Our approach.
Communicators need to know more about the science behind how people form their worldviews and make day-to-day choices.
Reframing the food narrative is not simply about getting the facts right or coming up with clever catchy phrases. If we are to increase the public’s engagement around food and farming, we must start with a more sophisticated knowledge of effective communications, including framing. Frames are the mental models people use to make sense of the world.
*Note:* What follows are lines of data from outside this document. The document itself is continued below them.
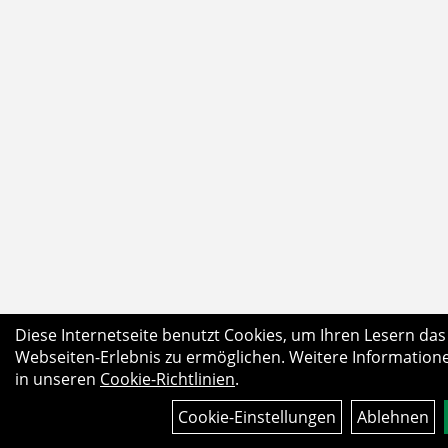
Diese Internetseite benutzt Cookies, um Ihren Lesern das
Webseiten-Erlebnis zu ermöglichen. Weitere Informatione
in unseren
Cookie-Richtlinien
.
Cookie-Einstellungen
Ablehnen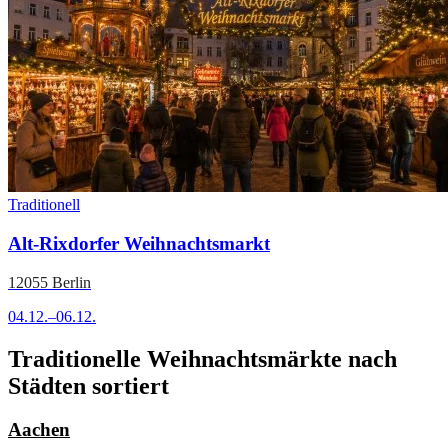
Traditionell
Alt-Rixdorfer Weihnachtsmarkt
12055 Berlin
04.12.–06.12.
Traditionelle Weihnachtsmärkte nach
Städten sortiert
Aachen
To arrive at an effective framing strategy that can guide lots of organizations pursuing systems-level change on multiple aspects of good farming practices, the Farming & Food Narrative Project is relying on Strategic Frame Analysis®, an approach to reframing social issues pioneered by the FrameWorks Institute of Washington, D.C. This proven process of collaboration between physical scientists and communications scientists has developed and amplified more readily understood science narratives about issues ranging from early brain development to climate change. This evidence-based approach involves three stages.
Strategic Frame Analysis®
The Steps in Our 5-Year Research Effort
1. Understanding the Gap between what experts think about what the public thinks.
First, researchers establish with experts think are the most important points about farming to communicate. Next, they determine what the public believes about the same topics. Researchers have interviewed a diverse group of ordinary citizens, diverse in geography, urban/rural, race, gender, and age. In Fall 2019, they will document what the mass media and advocacy groups are communicating about the subject matter. Researchers will then study the common ground and differences among these perspectives, which prepares them for the reframing work ahead.
2. Reframing.
In Stage 2, the researchers at FrameWorks develop new language that they believe can move the public to a new way of thinking about farms and farming practices. Then they test their hypothesis systematically, over and over again until they are confident that their new language is effective with the American people.
3. Outreach
The aim in Stage 3 is to make the reframing language a useful tool for the field of advocates and organizations that want to use it. FrameWorks trains, equips, and supports the field with a toolkit that includes Playbook for Advocates, Video Presentations, Brief-the-Board Kit, Communications Collateral Items, Coaching for Scientists/ Advocates, and Technical Assistance.